For investors, ESG is about considering the material risks associated with an organisation’s performance, commitments and objectives in areas like its impact on the environment, (and the environment’s impact on its business), social issues, the way it treats people, its supply chain, equality and diversity, and how it runs its operations. That approach may lead to investors screening or excluding companies that don’t meet certain standards.
ESG isn’t just about risk management, however. It is often seen as a way to align values between investor and investee, with an ESG framework or standard that helps people measure and compare performance.
For businesses and borrowers, ESG is about measuring, managing and reporting performance in a robust, clear and consistent way. This requires upfront work to ensure you have the right data, strategy and processes in place, as well as a communications approach that is catered for your key audiences – including a common language with investors.

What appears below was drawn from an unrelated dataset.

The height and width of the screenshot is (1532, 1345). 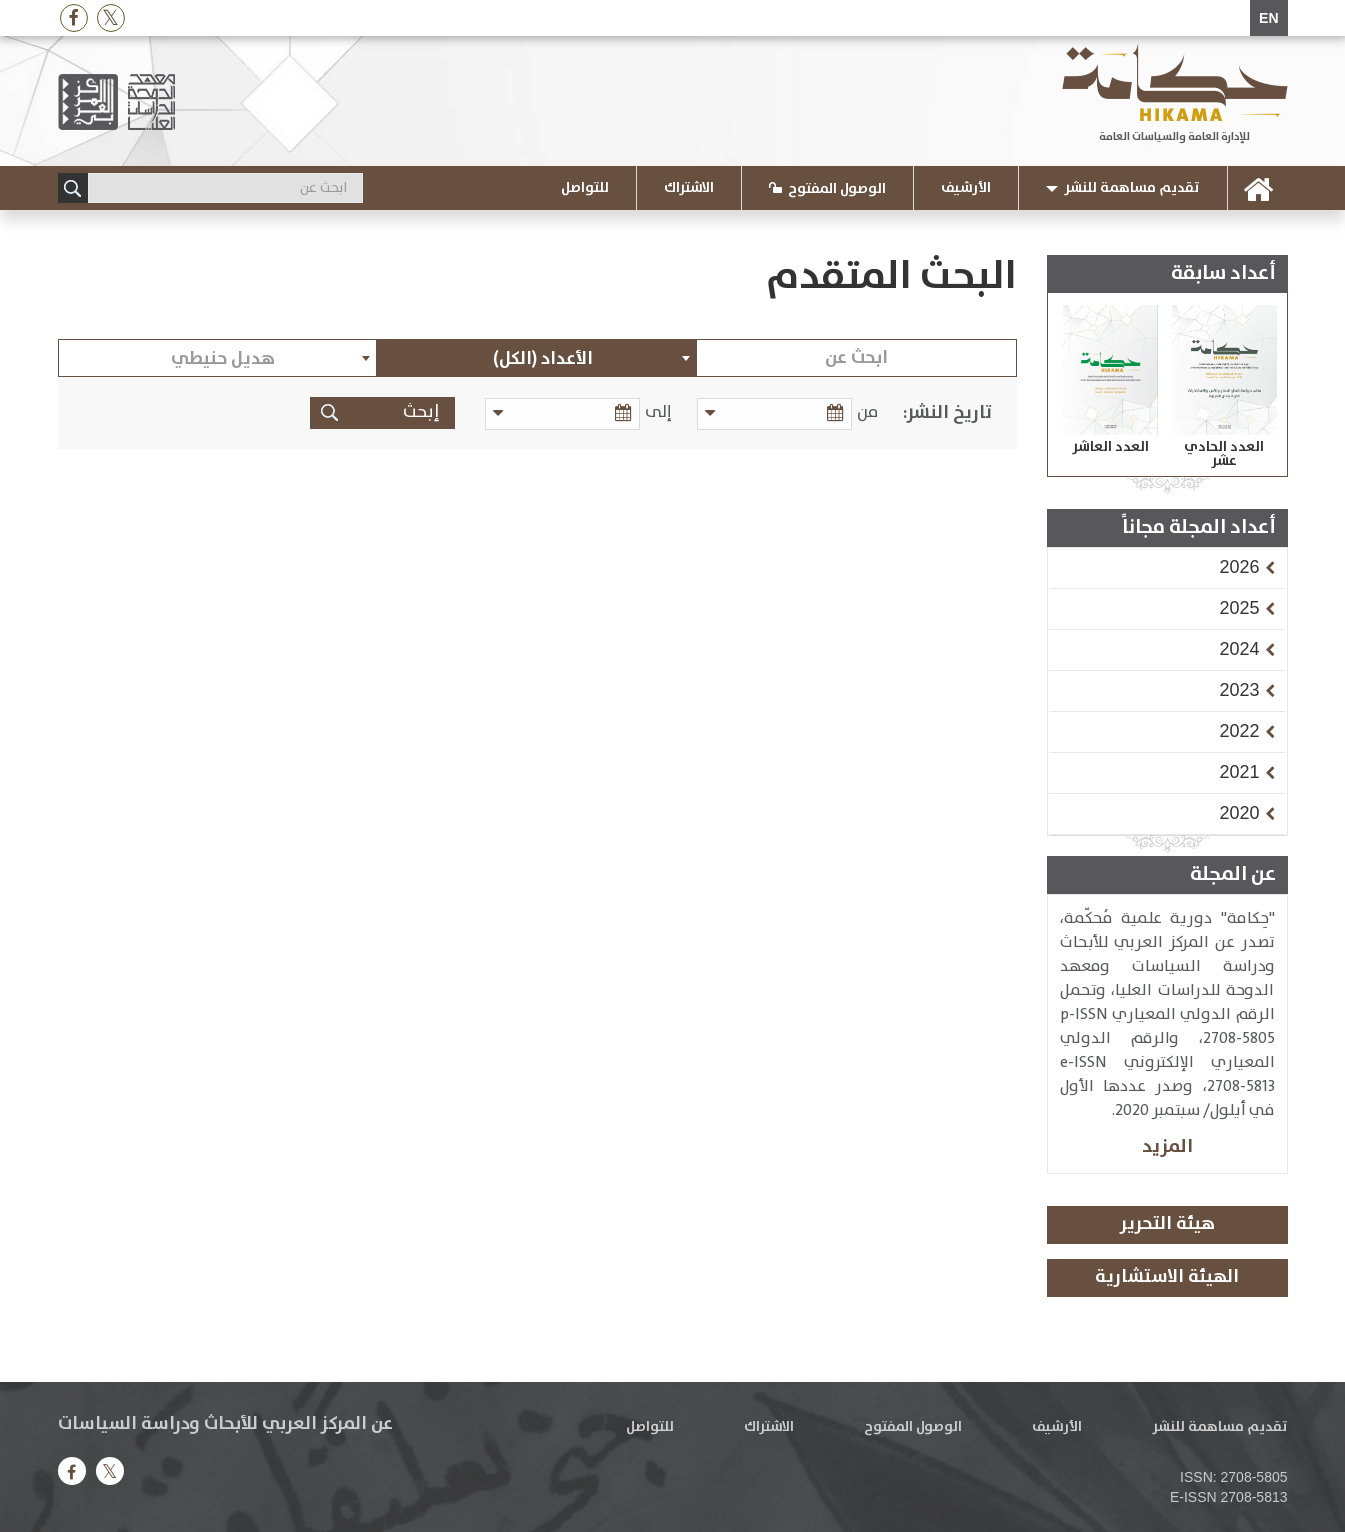 I want to click on EN, so click(x=1268, y=18).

Many now see ESG as having the potential to go further and do more. Businesses are increasingly using ESG to tell a wider range of stakeholders and the world about their values and how they’re measuring up when it comes to people, place and planet. However, a key element that makes ESG credible is robust measurement and reporting.
Why does it matter to housing and the built environment?

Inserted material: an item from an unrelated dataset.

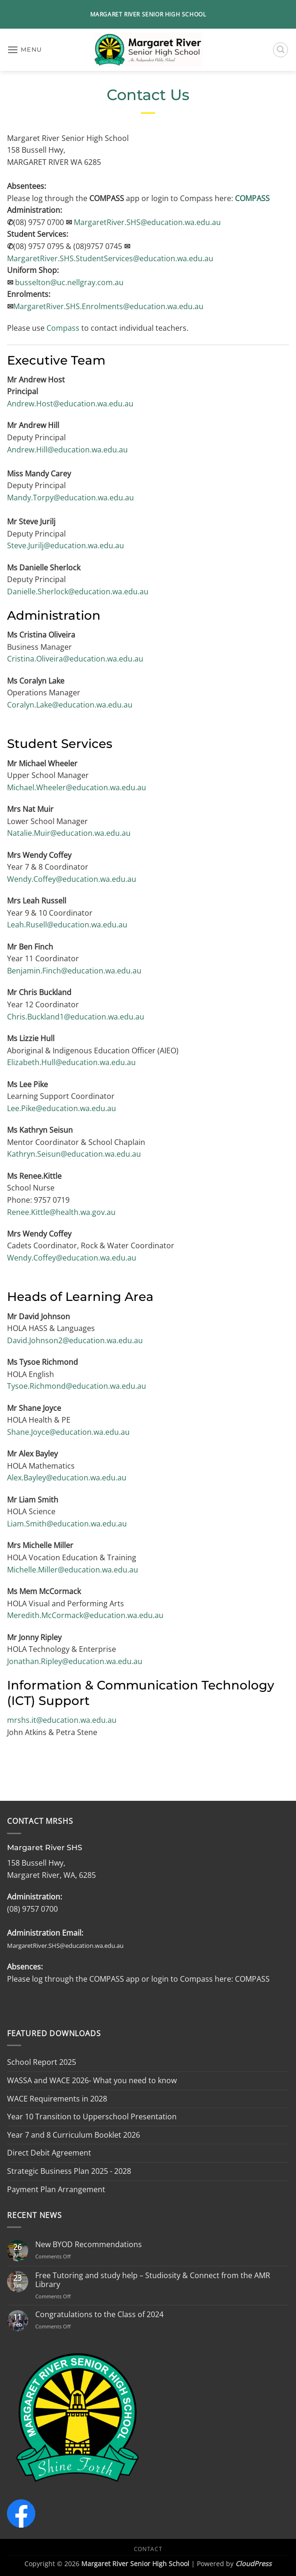 Image resolution: width=296 pixels, height=2576 pixels. What do you see at coordinates (66, 1477) in the screenshot?
I see `Alex.Bayley@education.wa.edu.au` at bounding box center [66, 1477].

Everything starts with a society wanting a change, government wanting to act and companies distributing the solutions widely. There is an opportunity for the built environment – participation in the transition and being part of the solution.
The core sectors that Social works across – housing, regeneration, property, infrastructure, local government – are a natural home both for ESG-driven investment and socially responsible investment (SRI).

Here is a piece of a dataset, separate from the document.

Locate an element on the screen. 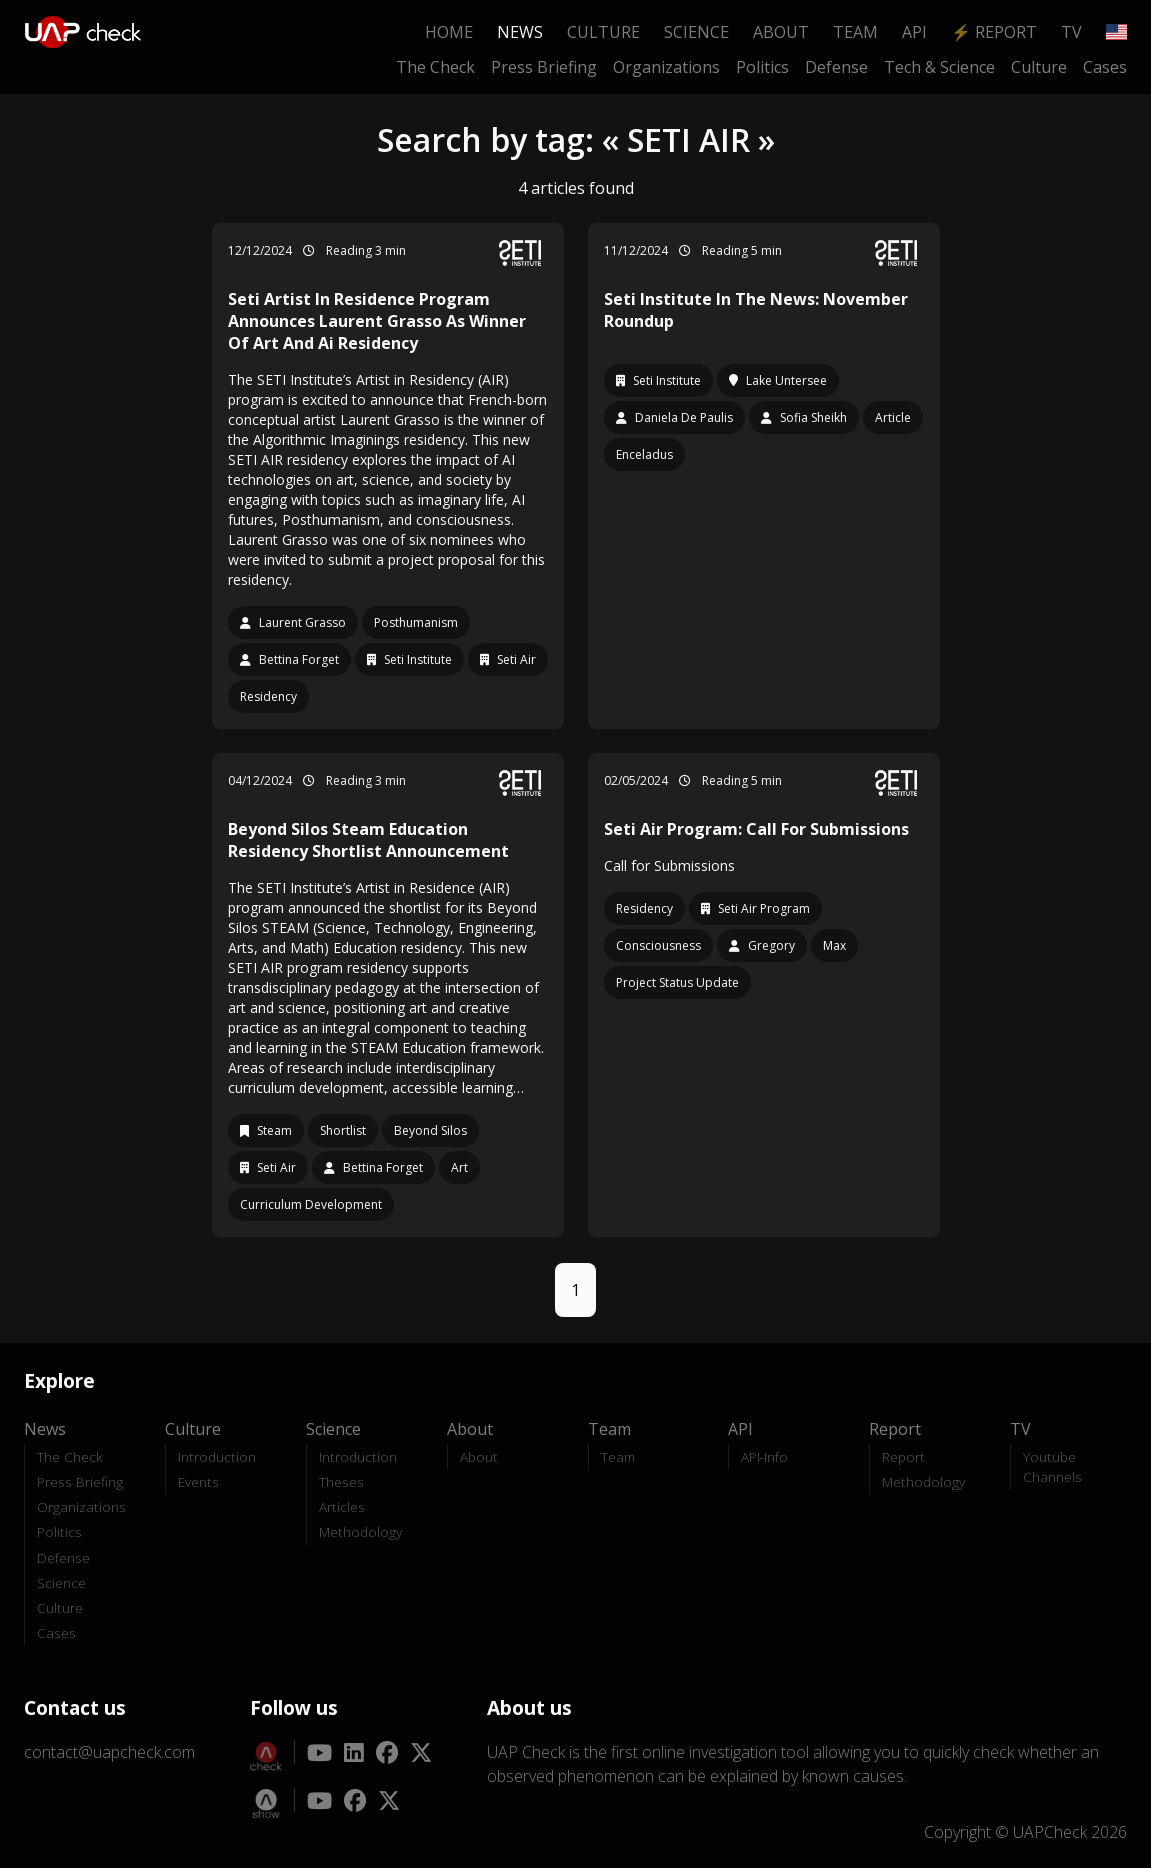 The width and height of the screenshot is (1151, 1868). Home is located at coordinates (449, 32).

ESG can and should be more than a reporting tool. To be fully effective, and to carry weight, it should be embedded in an organisation’s culture, strategy and processes.
At present, ESG is also an opportunity to align aspirations with those of responsible investors, tap into a wider investor pool, open up markets such as sustainable finance and investment, and benefit commercially from the competition all of that brings.
However, ESG really should be seen as a bare minimum if you are an organisation with purpose. The end-game is an industry that places even greater value on positive environmental and social impact.
The ESG movement
Many would argue that the ESG ‘movement’ has already arrived in the mainstream. However, the reporting process requires evolution, harmonisation and standardisation.
More businesses are using it to reflect on their own performance and seeing it as something they should embed in their processes and culture. In some cases, it’s already bringing together strands of their business – or people in their business – who may have been looking at their business from quite different perspectives.
But it can also be used to help frame their narrative, talk about their values and tell their story in a more cohesive and compelling way than they ever have done before.